[[ Available data open ]]
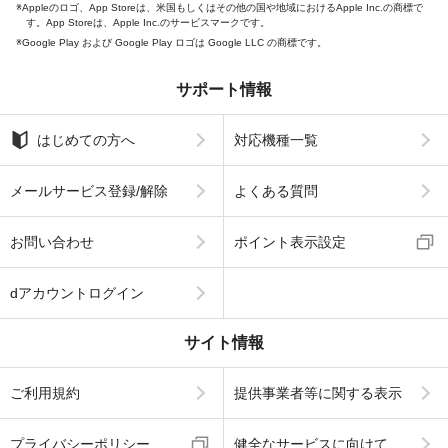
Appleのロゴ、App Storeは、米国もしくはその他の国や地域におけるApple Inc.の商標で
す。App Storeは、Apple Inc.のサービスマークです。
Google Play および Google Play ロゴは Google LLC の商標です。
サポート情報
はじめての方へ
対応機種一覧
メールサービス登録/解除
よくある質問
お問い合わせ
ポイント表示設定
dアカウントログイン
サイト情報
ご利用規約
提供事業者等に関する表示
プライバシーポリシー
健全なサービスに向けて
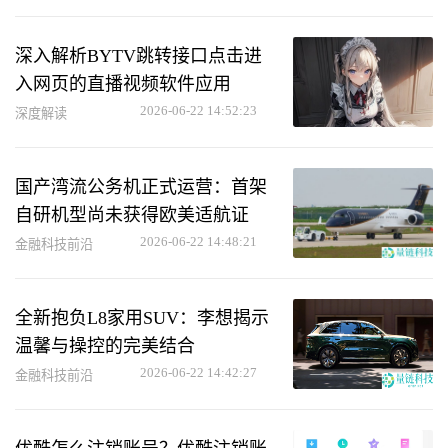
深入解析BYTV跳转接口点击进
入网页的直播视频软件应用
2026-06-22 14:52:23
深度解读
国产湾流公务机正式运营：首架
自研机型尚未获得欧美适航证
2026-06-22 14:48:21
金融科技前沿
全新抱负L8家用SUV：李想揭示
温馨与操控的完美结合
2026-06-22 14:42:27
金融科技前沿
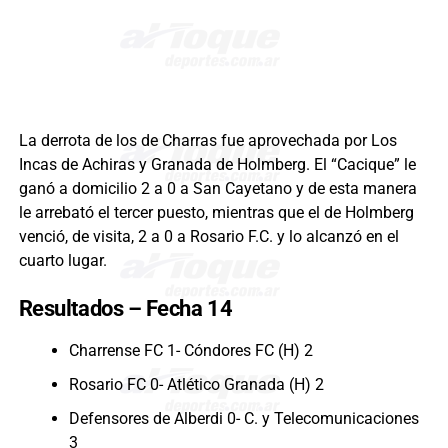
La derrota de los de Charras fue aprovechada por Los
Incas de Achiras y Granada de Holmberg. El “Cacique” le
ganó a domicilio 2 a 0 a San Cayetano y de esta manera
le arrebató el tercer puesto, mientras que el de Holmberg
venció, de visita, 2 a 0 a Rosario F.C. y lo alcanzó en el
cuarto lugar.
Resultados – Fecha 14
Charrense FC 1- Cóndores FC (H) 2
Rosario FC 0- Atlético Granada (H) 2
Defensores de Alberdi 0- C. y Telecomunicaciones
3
[[ Available data closed ]]
[[ Available data open ]]
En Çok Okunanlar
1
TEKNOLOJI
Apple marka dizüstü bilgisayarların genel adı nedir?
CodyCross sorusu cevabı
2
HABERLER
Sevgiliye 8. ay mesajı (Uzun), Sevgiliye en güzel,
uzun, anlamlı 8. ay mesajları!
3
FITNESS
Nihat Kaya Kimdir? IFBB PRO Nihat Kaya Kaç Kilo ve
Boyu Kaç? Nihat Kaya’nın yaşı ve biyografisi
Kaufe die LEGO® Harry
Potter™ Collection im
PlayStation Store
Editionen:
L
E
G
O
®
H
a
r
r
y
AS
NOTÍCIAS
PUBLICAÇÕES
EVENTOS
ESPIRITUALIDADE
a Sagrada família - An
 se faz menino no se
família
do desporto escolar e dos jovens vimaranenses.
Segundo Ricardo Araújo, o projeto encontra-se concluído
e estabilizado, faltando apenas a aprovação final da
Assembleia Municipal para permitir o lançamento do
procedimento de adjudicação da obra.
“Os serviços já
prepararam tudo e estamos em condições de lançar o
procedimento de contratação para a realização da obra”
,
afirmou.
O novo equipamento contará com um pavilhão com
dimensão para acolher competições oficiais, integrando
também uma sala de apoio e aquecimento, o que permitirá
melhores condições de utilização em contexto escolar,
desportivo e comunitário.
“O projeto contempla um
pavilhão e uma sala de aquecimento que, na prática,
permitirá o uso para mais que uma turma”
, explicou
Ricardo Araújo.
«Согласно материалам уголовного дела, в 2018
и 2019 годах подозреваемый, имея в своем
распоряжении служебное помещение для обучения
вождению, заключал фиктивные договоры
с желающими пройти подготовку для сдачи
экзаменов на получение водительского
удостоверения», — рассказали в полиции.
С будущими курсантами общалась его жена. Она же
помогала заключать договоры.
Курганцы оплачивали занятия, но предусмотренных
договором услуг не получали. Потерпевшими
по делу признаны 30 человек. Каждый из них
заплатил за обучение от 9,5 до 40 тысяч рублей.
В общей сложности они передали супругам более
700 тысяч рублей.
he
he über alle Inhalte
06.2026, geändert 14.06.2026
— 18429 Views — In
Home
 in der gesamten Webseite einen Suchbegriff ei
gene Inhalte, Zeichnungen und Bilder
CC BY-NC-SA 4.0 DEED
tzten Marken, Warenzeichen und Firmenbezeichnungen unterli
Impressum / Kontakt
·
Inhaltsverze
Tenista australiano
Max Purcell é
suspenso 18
[[ Available data closed ]]
> _Try it_: Copy the lines above exactly, beginning at the line that has "Boyu Kaç? Nihat Kaya’nın yaşı ve biyografisi" and stopping after the line that has "и 2019 годах подозреваемый, имея в своем", and omit the rest.

> _Answer for the task_:
Boyu Kaç? Nihat Kaya’nın yaşı ve biyografisi
Kaufe die LEGO® Harry
Potter™ Collection im
PlayStation Store
Editionen:
L
E
G
O
®
H
a
r
r
y
AS
NOTÍCIAS
PUBLICAÇÕES
EVENTOS
ESPIRITUALIDADE
a Sagrada família - An
 se faz menino no se
família
do desporto escolar e dos jovens vimaranenses.
Segundo Ricardo Araújo, o projeto encontra-se concluído
e estabilizado, faltando apenas a aprovação final da
Assembleia Municipal para permitir o lançamento do
procedimento de adjudicação da obra.
“Os serviços já
prepararam tudo e estamos em condições de lançar o
procedimento de contratação para a realização da obra”
,
afirmou.
O novo equipamento contará com um pavilhão com
dimensão para acolher competições oficiais, integrando
também uma sala de apoio e aquecimento, o que permitirá
melhores condições de utilização em contexto escolar,
desportivo e comunitário.
“O projeto contempla um
pavilhão e uma sala de aquecimento que, na prática,
permitirá o uso para mais que uma turma”
, explicou
Ricardo Araújo.
«Согласно материалам уголовного дела, в 2018
и 2019 годах подозреваемый, имея в своем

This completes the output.